The in-memory store enforces three caps that the Redis adapters intentionally leave to the underlying database. Set them whenever your process can be reached by untrusted callers.

```ts
import { createInMemoryResumableStreamStore } from "assistant-stream/resumable";

const store = createInMemoryResumableStreamStore({
  maxChunkBytes: 64 * 1024,
  maxEntriesPerStream: 5000,
  maxStreams: 10_000,
});
```

* `maxChunkBytes` rejects oversized writes from a misbehaving producer (a runaway tool result, a base64 blob accidentally piped through). The producer task fails fast instead of pinning memory.
* `maxEntriesPerStream` caps the per-stream entry count. This bounds how much any single stream can grow before it starts erroring; pair it with TTLs so finalized streams clear quickly.
* `maxStreams` caps total live streams. Useful as a backstop in shared development environments and in single-tenant containers; in serverless deployments the platform already constrains concurrency.

These limits exist on the in-memory store. For Redis, configure `maxmemory` and an eviction policy on the server, and rely on application-level rate limiting upstream.

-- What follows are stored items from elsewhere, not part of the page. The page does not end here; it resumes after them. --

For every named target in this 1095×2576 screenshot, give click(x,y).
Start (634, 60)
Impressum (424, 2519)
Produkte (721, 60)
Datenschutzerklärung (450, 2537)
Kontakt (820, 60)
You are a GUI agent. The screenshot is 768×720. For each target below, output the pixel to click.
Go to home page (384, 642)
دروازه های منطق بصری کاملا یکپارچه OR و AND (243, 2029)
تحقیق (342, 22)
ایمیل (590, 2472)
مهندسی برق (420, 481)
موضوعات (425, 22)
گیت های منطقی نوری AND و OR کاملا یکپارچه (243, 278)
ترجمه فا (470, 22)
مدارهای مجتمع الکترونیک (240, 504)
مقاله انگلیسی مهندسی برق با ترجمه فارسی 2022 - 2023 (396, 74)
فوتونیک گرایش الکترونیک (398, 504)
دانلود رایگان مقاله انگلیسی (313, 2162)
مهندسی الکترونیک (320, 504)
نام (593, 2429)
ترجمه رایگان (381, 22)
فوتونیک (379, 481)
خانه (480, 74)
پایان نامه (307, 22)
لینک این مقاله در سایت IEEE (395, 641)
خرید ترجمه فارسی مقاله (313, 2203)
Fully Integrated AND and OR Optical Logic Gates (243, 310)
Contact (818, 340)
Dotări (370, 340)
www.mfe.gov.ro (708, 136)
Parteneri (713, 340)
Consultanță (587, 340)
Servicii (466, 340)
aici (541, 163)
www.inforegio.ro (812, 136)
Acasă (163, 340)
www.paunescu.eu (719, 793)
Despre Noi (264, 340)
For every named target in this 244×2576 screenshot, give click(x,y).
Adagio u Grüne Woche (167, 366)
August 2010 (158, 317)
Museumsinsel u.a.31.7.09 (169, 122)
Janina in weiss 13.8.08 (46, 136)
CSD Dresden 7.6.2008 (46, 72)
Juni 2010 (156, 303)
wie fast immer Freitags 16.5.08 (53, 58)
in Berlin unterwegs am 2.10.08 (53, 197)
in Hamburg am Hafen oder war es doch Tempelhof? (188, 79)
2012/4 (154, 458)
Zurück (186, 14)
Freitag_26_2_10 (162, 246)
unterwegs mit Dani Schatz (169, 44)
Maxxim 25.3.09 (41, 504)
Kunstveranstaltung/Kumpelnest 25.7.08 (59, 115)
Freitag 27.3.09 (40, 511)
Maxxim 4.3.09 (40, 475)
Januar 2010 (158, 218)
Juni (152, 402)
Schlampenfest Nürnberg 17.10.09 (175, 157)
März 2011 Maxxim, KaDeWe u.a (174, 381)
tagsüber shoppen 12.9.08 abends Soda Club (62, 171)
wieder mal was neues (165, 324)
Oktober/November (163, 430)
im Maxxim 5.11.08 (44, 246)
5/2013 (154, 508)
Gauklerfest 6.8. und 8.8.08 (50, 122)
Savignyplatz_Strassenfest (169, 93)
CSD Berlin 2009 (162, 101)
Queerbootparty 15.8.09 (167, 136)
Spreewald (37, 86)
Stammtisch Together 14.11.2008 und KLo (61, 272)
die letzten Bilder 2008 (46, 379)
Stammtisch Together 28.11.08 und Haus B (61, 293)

## Incident response \[#incident-response]

The streamId leaks through response headers, browser session storage, server access logs, and (in some setups) error reports. If you suspect any of those channels were compromised, treat all in-flight stream ids as exposed.

What to log up front, so you have it when you need it:

* The acquiring user id, request id, and IP for every `acquire` call (via `onAcquire`).
* The finalize status (and any error) for every stream (via `onFinalize`).
* The owner-binding writes and reads, with the user id and the streamId.

What to rotate or invalidate during an incident:

* Bump `keyPrefix` on the store. Existing streams become unreachable and new ones land under the rotated namespace.
* Invalidate signed session cookies that reference any cached streamId.
* Drop the owner-binding keys for affected users (`DEL aui:resumable:owner:*` scoped by user) so resumes are forced through a fresh acquire.
* Shorten `defaultTtlMs` temporarily so any orphaned stream rolls off quickly.

After rotation, reissue stream ids server-side and redirect clients through a fresh acquire; do not trust any streamId the client already holds.